Monday, 10 November 2014

Life for a Child with Diabetes

People with diabetes in Ireland don't have it all when it comes to our diabetes. We don't have huge access to insulin pumps or continuous glucose monitors or structured type 1 diabetes education. Some of our type 1 clinics don't even have diabetes dietitians or diabetes nurse specialists. But, we do have unlimited access to access to insulin!

Do you remember the day you or your child was diagnosed with type 1 diabetes? Imagine if the doctor then told you that a vial of insulin cost so much money that you could not afford to buy it. Imagine you lived in a country like India, Haiti, or Ecuador, where no-one else could afford to organise a benefit night to raise money for insulin. What would you do?

"Without insulin, a child with type 1 diabetes will die within a week. In the developing world, many die without being diagnosed; for those who are, their family faces a sickening dilemma: pay for the insulin their child needs to survive or leave him to die." 
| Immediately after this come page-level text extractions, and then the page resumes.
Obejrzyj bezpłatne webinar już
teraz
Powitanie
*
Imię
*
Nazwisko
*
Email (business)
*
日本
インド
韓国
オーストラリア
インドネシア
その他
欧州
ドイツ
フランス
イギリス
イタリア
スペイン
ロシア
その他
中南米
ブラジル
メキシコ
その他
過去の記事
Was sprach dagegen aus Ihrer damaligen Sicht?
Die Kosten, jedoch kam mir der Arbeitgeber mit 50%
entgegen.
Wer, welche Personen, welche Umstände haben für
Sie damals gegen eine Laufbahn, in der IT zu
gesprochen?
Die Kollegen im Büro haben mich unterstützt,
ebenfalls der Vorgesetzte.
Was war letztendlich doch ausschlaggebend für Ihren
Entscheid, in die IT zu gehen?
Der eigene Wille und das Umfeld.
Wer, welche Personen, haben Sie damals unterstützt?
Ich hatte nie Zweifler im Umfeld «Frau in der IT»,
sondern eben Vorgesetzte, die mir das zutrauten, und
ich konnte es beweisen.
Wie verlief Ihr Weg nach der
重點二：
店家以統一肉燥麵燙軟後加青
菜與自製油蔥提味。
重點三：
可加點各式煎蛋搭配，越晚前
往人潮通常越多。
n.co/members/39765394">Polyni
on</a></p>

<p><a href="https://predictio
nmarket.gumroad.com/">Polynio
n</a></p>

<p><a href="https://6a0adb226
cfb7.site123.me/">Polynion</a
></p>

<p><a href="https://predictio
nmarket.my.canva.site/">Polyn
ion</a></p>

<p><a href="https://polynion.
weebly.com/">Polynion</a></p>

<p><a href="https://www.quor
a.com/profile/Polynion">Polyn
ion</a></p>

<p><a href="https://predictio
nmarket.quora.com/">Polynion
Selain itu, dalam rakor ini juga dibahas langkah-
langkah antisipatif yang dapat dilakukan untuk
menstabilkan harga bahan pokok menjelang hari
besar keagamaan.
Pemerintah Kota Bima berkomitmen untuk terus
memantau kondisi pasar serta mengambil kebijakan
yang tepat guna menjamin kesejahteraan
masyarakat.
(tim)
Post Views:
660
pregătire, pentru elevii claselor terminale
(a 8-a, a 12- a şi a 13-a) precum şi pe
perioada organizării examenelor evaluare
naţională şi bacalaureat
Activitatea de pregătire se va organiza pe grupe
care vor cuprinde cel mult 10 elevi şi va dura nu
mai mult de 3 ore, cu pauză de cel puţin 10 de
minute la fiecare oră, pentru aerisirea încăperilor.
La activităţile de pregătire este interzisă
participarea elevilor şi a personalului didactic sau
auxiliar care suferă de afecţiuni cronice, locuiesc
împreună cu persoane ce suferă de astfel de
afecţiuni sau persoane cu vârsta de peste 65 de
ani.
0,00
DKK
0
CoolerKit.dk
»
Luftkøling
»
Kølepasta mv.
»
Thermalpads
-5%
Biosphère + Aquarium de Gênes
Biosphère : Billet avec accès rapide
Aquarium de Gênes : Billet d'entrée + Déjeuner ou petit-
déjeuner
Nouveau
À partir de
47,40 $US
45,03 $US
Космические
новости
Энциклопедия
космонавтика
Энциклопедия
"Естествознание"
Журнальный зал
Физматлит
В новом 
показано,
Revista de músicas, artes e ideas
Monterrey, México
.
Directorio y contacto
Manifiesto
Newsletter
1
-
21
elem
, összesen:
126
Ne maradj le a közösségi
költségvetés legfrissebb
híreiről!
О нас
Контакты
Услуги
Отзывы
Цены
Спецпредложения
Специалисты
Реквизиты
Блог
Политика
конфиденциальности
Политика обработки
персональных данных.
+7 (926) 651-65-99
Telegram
This is the situation for a lot of parents of children with type 1 diabetes in these developing countries. How is it possible that almost 100 years after insulin was discovered there are still children in the world dying from type 1 diabetes, not from complications but because they don't have insulin.

These children don't get the chance to worry about the danger of night-time hypos, or the risk of developing complications.

I’m very grateful to my government for paying for all of my diabetes medication and supplies. I know that if I did have to pay for all of it that I would find it extremely difficult financially. But if the government asked me to contribute to the cost in someway I would be able to do that. 

But, the government haven’t asked me and until they do I'm going to donate a little bit every year to the International Diabetes Federation's Life for a Child programme because I'm so lucky to be born where I was born.

Life for a Child is currently helping 14,000 children in 46 countries to have a reliable and steady supply of insulin, while working with the existing healthcare services to strengthen them.